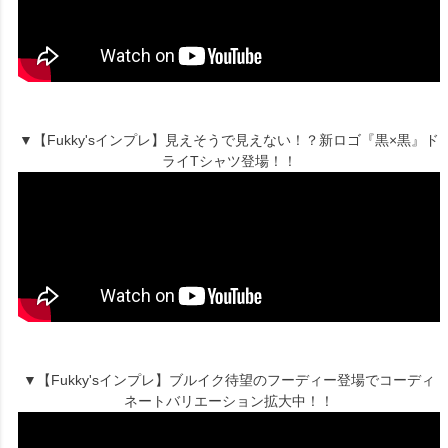
▼【Fukky'sインプレ】見えそうで見えない！？新ロゴ『黒×黒』ド
ライTシャツ登場！！
▼【Fukky'sインプレ】ブルイク待望のフーディー登場でコーディ
ネートバリエーション拡大中！！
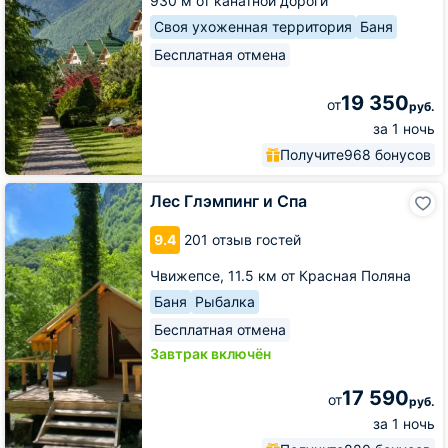
930 м от канатной дороги
Своя ухоженная территория
Баня
Бесплатная отмена
19 350
от
руб.
за 1 ночь
Получите
968 бонусов
Лес
Лес Глэмпинг и Спа
Глэмпинг
и
9.4
201 отзыв гостей
Спа
Чвижепсе,
11.5 км от Красная Поляна
Баня
Рыбалка
Бесплатная отмена
Завтрак включён
17 590
от
руб.
за 1 ночь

WHAT YOU WILL DO: There is one span to return: the line holding "Своя ухоженная территория" and every line after it through the end of the listing above; please give it exactly and add nothing.

FINISHED EXERCISE:
Своя ухоженная территория
Баня
Бесплатная отмена
19 350
от
руб.
за 1 ночь
Получите
968 бонусов
Лес
Лес Глэмпинг и Спа
Глэмпинг
и
9.4
201 отзыв гостей
Спа
Чвижепсе,
11.5 км от Красная Поляна
Баня
Рыбалка
Бесплатная отмена
Завтрак включён
17 590
от
руб.
за 1 ночь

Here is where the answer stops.